[TASK DETAILS]: Every line below that contains "time" is to be copied.

RECORDS Start Marker

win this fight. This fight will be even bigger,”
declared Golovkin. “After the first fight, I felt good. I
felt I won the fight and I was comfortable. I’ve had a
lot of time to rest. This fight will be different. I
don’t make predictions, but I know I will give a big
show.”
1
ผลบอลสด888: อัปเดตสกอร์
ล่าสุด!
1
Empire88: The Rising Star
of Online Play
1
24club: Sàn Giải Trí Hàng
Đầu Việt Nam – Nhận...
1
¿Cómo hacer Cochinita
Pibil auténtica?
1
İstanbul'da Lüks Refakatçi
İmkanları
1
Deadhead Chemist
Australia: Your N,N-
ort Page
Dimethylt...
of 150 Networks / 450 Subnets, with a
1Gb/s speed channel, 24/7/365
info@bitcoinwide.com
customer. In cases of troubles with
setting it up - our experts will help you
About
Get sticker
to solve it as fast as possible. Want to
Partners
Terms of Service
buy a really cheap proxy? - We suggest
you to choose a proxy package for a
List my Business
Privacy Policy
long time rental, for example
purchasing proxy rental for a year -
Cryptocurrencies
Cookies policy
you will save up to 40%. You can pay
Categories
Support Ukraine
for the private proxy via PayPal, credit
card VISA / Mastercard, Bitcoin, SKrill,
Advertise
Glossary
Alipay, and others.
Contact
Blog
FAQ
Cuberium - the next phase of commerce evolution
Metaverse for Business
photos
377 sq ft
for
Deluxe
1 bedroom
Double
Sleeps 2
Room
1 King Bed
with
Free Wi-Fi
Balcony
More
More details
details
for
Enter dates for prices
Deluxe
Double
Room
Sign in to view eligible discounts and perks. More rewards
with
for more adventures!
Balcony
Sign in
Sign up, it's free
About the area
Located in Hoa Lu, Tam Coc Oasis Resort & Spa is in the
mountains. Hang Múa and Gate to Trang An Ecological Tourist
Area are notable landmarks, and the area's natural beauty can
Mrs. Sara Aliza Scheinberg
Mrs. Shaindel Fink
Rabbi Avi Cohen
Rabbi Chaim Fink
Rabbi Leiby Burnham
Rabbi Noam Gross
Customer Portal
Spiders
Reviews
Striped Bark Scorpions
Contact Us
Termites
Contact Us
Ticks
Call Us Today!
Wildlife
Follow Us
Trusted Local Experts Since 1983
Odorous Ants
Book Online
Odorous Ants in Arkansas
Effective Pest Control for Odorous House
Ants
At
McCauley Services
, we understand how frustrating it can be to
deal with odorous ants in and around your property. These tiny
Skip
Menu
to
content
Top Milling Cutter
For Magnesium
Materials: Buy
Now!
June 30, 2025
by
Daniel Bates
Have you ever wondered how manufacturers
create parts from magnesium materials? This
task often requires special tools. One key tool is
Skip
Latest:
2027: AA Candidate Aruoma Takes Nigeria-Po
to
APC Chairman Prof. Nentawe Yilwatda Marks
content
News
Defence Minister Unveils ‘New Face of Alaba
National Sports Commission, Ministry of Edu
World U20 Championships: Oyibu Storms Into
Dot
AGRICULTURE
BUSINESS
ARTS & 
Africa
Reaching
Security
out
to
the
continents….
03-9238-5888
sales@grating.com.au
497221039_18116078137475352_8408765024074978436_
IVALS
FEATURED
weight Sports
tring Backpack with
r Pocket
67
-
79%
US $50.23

RECORDS End Marker
RECORDS Start Marker

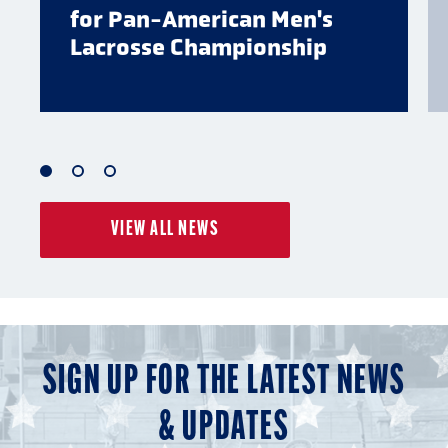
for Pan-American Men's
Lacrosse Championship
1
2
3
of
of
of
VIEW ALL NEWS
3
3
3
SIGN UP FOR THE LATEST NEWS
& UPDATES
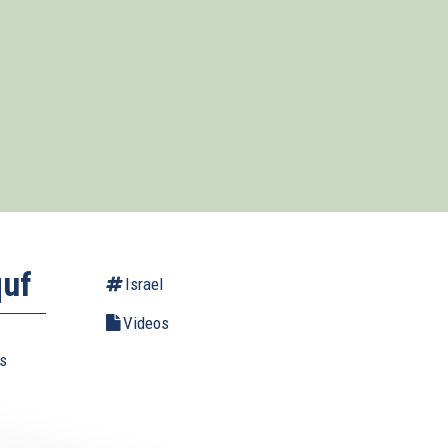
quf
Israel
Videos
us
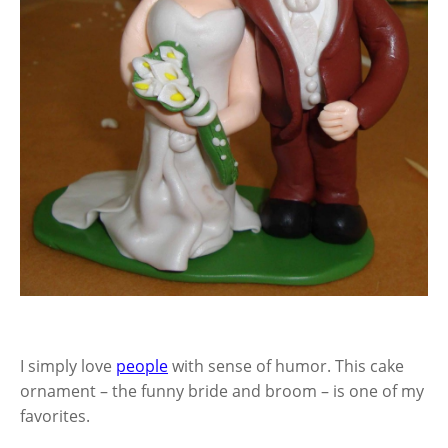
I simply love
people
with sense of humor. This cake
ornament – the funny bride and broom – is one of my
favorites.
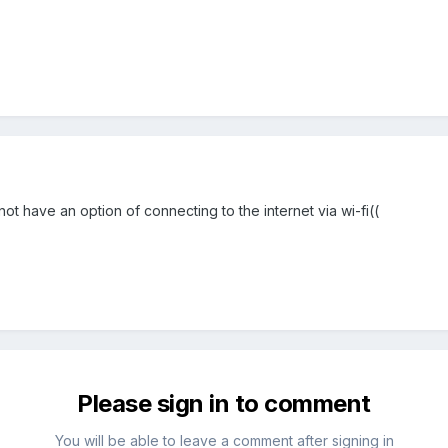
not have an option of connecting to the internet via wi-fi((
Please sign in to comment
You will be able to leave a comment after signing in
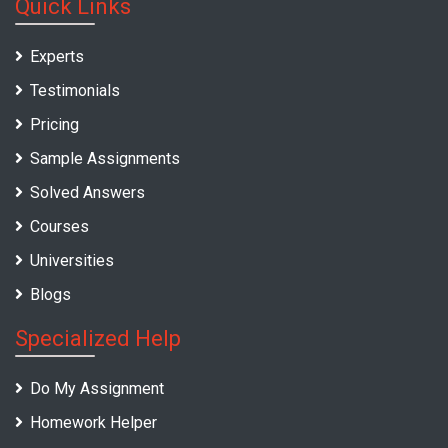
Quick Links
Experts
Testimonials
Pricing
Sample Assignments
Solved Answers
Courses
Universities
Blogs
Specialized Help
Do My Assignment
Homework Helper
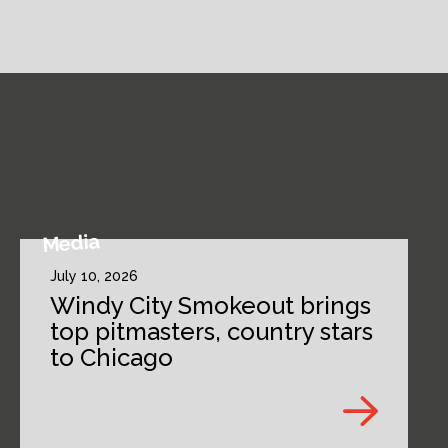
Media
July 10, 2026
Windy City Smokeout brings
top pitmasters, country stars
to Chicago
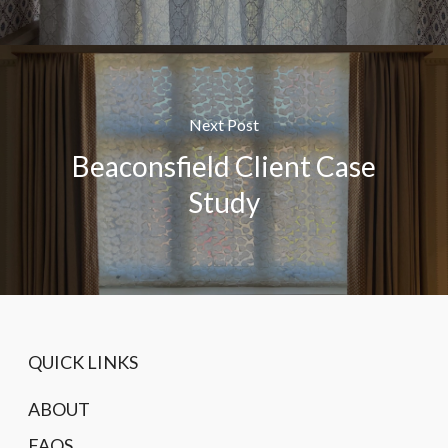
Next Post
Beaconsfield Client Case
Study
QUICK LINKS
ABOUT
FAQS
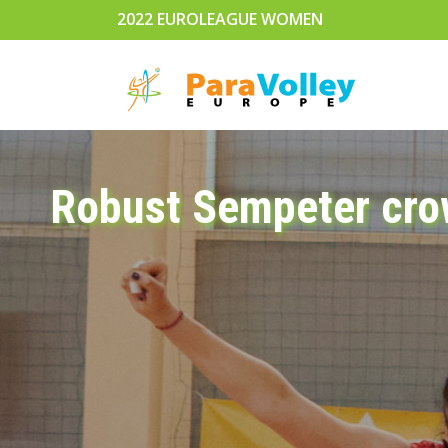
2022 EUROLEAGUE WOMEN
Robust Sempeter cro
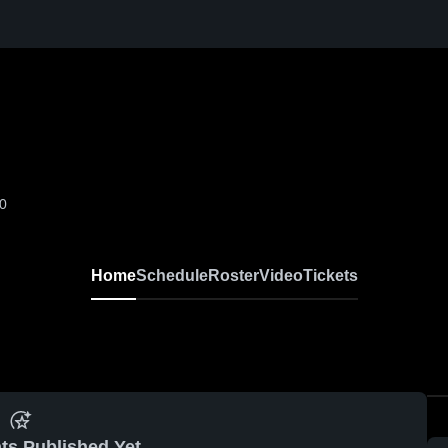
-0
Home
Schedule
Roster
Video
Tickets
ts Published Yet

RECORDS End Marker

[EXERCISE OUTPUT]:
lot of time to rest. This fight will be different. I
long time rental, for example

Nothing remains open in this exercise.